* _YOUR GOAL_: Starting at the line with "régions fortement calcaires.", retype each line exactly up to and including the final line of the records below.

* _GIVEN DATA_:
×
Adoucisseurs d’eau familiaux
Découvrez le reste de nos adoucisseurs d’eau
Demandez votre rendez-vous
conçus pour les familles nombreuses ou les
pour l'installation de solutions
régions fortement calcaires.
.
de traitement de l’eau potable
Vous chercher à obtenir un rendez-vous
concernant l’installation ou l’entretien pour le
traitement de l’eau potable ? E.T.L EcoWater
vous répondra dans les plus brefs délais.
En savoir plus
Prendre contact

* _SOLUTION FOR THIS EXERCISE_:
régions fortement calcaires.
.
de traitement de l’eau potable
Vous chercher à obtenir un rendez-vous
concernant l’installation ou l’entretien pour le
traitement de l’eau potable ? E.T.L EcoWater
vous répondra dans les plus brefs délais.
En savoir plus
Prendre contact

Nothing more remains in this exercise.